Nous devons ensuite tourner la coopération franco- allemande vers l’innovation technologique. Face à l’essoufflement des modèles économiques traditionnels, il est devenu impératif de trouver des relais de croissance via des projets économiques communs. Depuis des années, on annonce la création d’un fonds d’investissement franco-allemand pour l’innovation qui ne voit jamais le jour. C’est oublier que l’innovation ne se décrète pas, mais qu’elle s’encourage à partir de leviers concrets. La création d’une Agence franco-allemande de l’innovation dotée d’un bras armé financier sous forme de fonds d’investissement ou la création directe d’un tel fonds répondrait aux besoins de financement des jeunes pousses nées en France et en Allemagne, qui sont parfois rachetées par des fonds étrangers au moment même où nous avons besoin de leur rentabilité. En identifiant des filières d’ avenir comme la Smart City, Paris et Berlin peuvent mobiliser des capitaux autour de partenariats public-privé et décider ensemble de devenir les véritables leaders de la transition écologique et digitale. L’aménagement de zones franches d’un genre nouveau dans l’espace frontalier favoriserait, en outre, l’émergence de futurs champions européens de la révolution économique.

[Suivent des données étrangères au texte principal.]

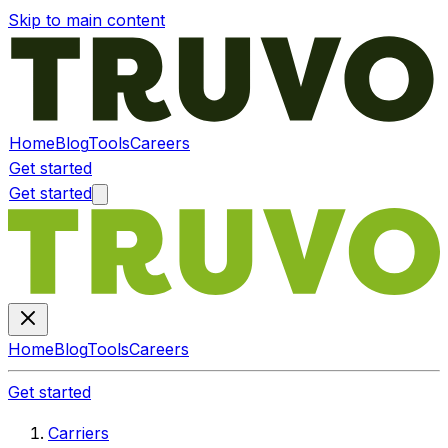
Skip to main content
Home
Blog
Tools
Careers
Get started
Get started
Home
Blog
Tools
Careers
Get started
Carriers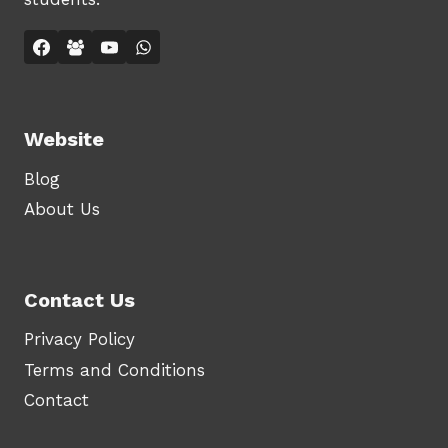
Website
Blog
About Us
Contact Us
Privacy Policy
Terms and Conditions
Contact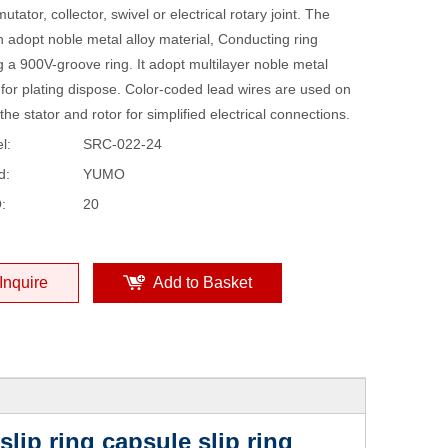
tator, collector, swivel or electrical rotary joint. The
 adopt noble metal alloy material, Conducting ring
 a 900V-groove ring. It adopt multilayer noble metal
 for plating dispose. Color-coded lead wires are used on
the stator and rotor for simplified electrical connections.
l:
SRC-022-24
d:
YUMO
:
20
Inquire
Add to Basket
ip ring capsule slip ring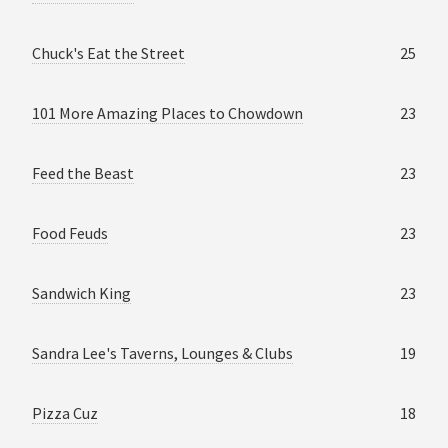
Chuck's Eat the Street
25
101 More Amazing Places to Chowdown
23
Feed the Beast
23
Food Feuds
23
Sandwich King
23
Sandra Lee's Taverns, Lounges & Clubs
19
Pizza Cuz
18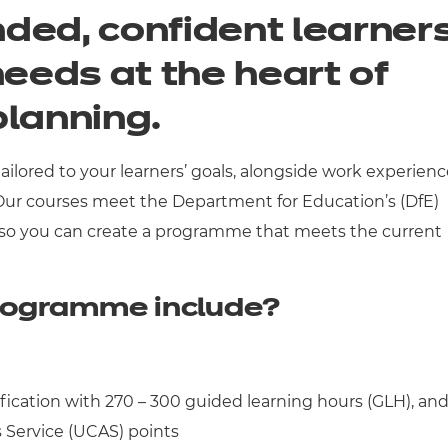
ded, confident learner
needs at the heart of
planning.
ilored to your learners’ goals, alongside work experienc
 Our courses meet the Department for Education’s (DfE)
 so you can create a programme that meets the current
rogramme include?
ification with 270 – 300 guided learning hours (GLH), an
 Service (UCAS) points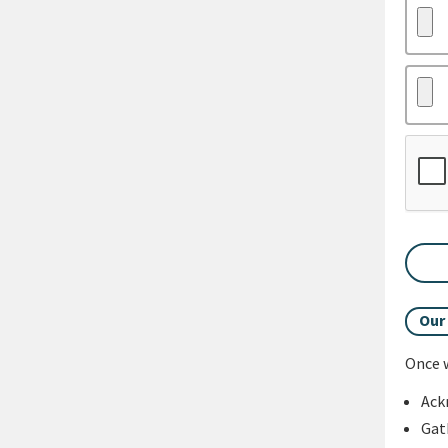
Our
Once w
Ack
Gat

Enfin, il est indispensable de modeler un nouvel imaginaire commun. La capacité de la France et de l’Allemagne à se connaître et à se comprendre a sensiblement reculé ces dernières années. D’ailleurs, où sont les nouveaux Alfred Grosser et Peter Scholl-Latour du XXIe siècle ? Il nous faut sans doute revoir de manière approfondie le sujet de l’apprentissage des deux langues dans les deux pays. Car la langue est à la fois la promesse d’un bassin de formations et d’emplois élargi, mais également d’un lieu où bâtir sa vie. Or la France et l’Allemagne sont en concurrence directe avec l’Asie, l’Amérique du Nord ou l’ Océanie, objets de tous les désirs de réussite des jeunes et des moins jeunes venus d’Europe. Il est donc nécessaire de susciter un désir de France en Allemagne, et vice versa. Ces deux pays ne se réduisent pas à la Provence ou ses parfums d’un côté et à Mercedes et SAP de l’autre. Une attractivité repensée, et donc une promesse d’ avenir, mobiliseraient de nouveaux profils, bases d’une prospérité renouvelée.

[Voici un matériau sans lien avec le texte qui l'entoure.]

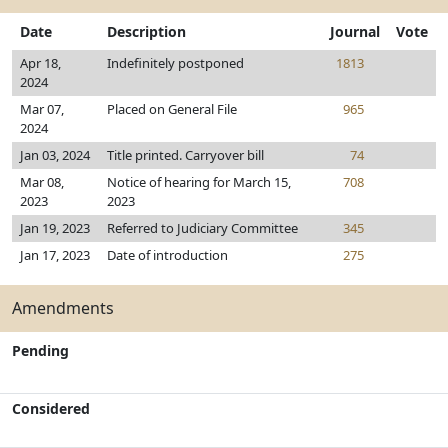
Date
Description
Journal
Vote
Apr 18,
Indefinitely postponed
1813
2024
Mar 07,
Placed on General File
965
2024
Jan 03, 2024
Title printed. Carryover bill
74
Mar 08,
Notice of hearing for March 15,
708
2023
2023
Jan 19, 2023
Referred to Judiciary Committee
345
Jan 17, 2023
Date of introduction
275
Amendments
Pending
Considered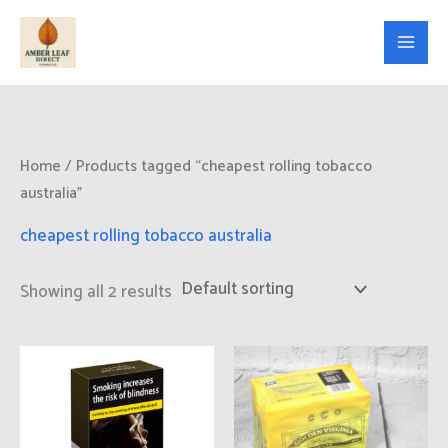
Skip
to
content
Home
/ Products tagged “cheapest rolling tobacco
australia”
cheapest rolling tobacco australia
Showing all 2 results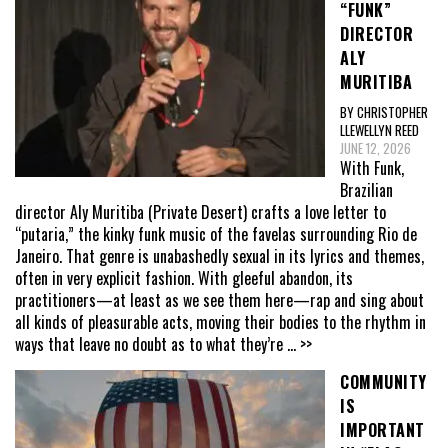
“FUNK”
DIRECTOR
ALY
MURITIBA
BY CHRISTOPHER
LLEWELLYN REED
JUNE 12, 2026
With Funk,
Brazilian
director Aly Muritiba (Private Desert) crafts a love letter to
“putaria,” the kinky funk music of the favelas surrounding Rio de
Janeiro. That genre is unabashedly sexual in its lyrics and themes,
often in very explicit fashion. With gleeful abandon, its
practitioners—at least as we see them here—rap and sing about
all kinds of pleasurable acts, moving their bodies to the rhythm in
ways that leave no doubt as to what they’re
... >>
COMMUNITY
IS
IMPORTANT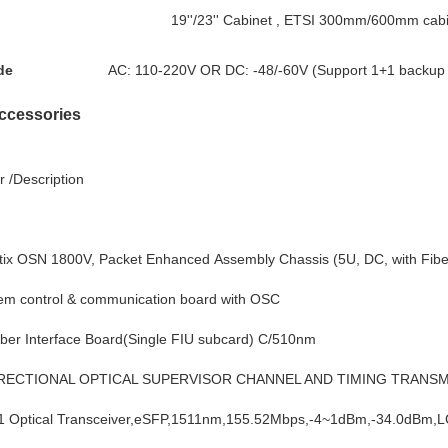
19''/23'' Cabinet , ETSI 300mm/600mm cab
de
AC: 110-220V OR DC: -48/-60V (Support 1+1 backup 
ccessories
 /Description
 OSN 1800V, Packet Enhanced Assembly Chassis (5U, DC, with Fibe
m control & communication board with OSC
r Interface Board(Single FIU subcard) C/510nm
IRECTIONAL OPTICAL SUPERVISOR CHANNEL AND TIMING TRANSM
Optical Transceiver,eSFP,1511nm,155.52Mbps,-4~1dBm,-34.0dBm,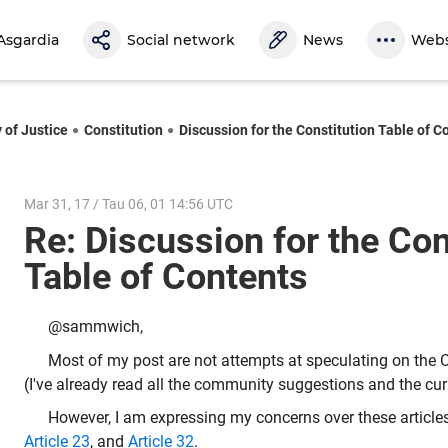
Asgardia
Social network
News
Webs
 of Justice
Constitution
Discussion for the Constitution Table of C
Mar 31, 17 / Tau 06, 01 14:56 UTC
Re: Discussion for the Con
Table of Contents
@sammwich,
Most of my post are not attempts at speculating on the C
(I've already read all the community suggestions and the cur
However, I am expressing my concerns over these article
Article 23
, and
Article 32
.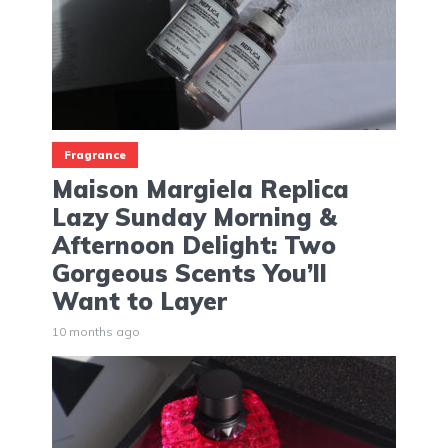
Fragrance
Maison Margiela Replica
Lazy Sunday Morning &
Afternoon Delight: Two
Gorgeous Scents You’ll
Want to Layer
10 months ago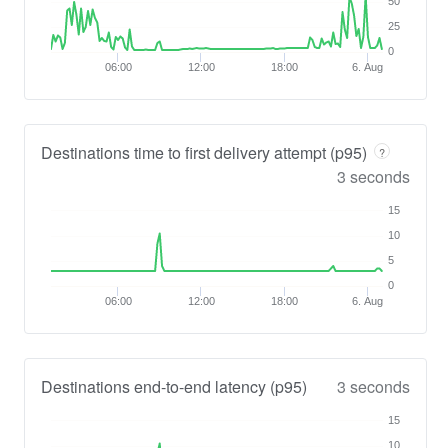
50
25
0
06:00
12:00
18:00
6. Aug
Destinations time to first delivery attempt (p95)
?
3 seconds
15
10
5
0
06:00
12:00
18:00
6. Aug
Destinations end-to-end latency (p95)
3 seconds
15
10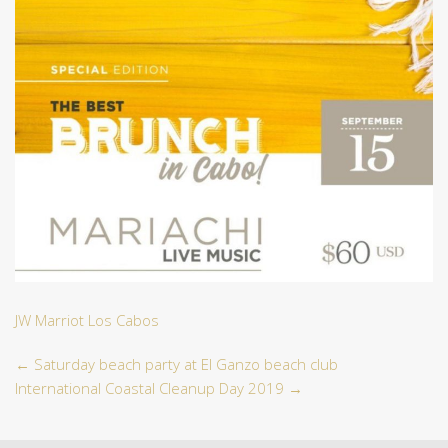
JW Marriot Los Cabos
←
Saturday beach party at El Ganzo beach club
International Coastal Cleanup Day 2019
→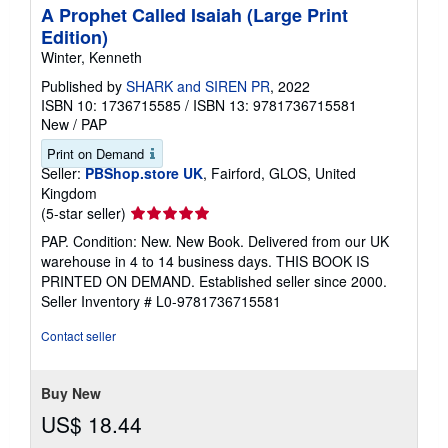
A Prophet Called Isaiah (Large Print
Edition)
Winter, Kenneth
Published by
SHARK and SIREN PR
, 2022
ISBN 10: 1736715585
/
ISBN 13: 9781736715581
New
/
PAP
Print on Demand
Seller:
PBShop.store UK
, Fairford, GLOS, United
Kingdom
Seller
(5-star seller)
rating
PAP. Condition: New. New Book. Delivered from our UK
5
warehouse in 4 to 14 business days. THIS BOOK IS
out
PRINTED ON DEMAND. Established seller since 2000.
of
Seller Inventory # L0-9781736715581
5
stars
Contact seller
Buy New
US$ 18.44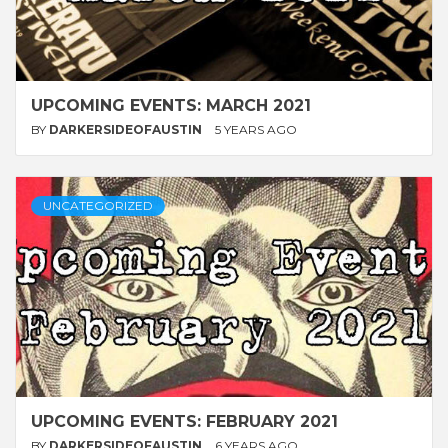
UPCOMING EVENTS: MARCH 2021
BY
DARKERSIDEOFAUSTIN
5 YEARS AGO
UNCATEGORIZED
UPCOMING EVENTS: FEBRUARY 2021
BY
DARKERSIDEOFAUSTIN
6 YEARS AGO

Cet axe Paris-Berlin a également besoin de nouveaux symboles auxquels s’identifier. Pourquoi ne pas transformer, en 2019, les commémorations françaises de l’armistice du 11 novembre 1918 en « journée franco-allemande de l’Europe » ? Une telle initiative permettrait enfin de marquer le passage de l’ère du souvenir à celle d’un avenir partagé.


* Gonzague Dejouany est Fondateur de The Nesting company, une agence spécialisée dans la Smart City. Ancien PDG d’EDF en Allemagne, Gonzague Dejouany a également dirigé Veolia en Suisse et contribué au développement commercial du Groupe Veolia en Europe. Très impliqué dans la coopération économique entre la France et l’Allemagne, il a fondé le Cercle économique franco-allemand de Berlin en 2012. Il préside actuellement le think tank franco-allemand « Ensemble ».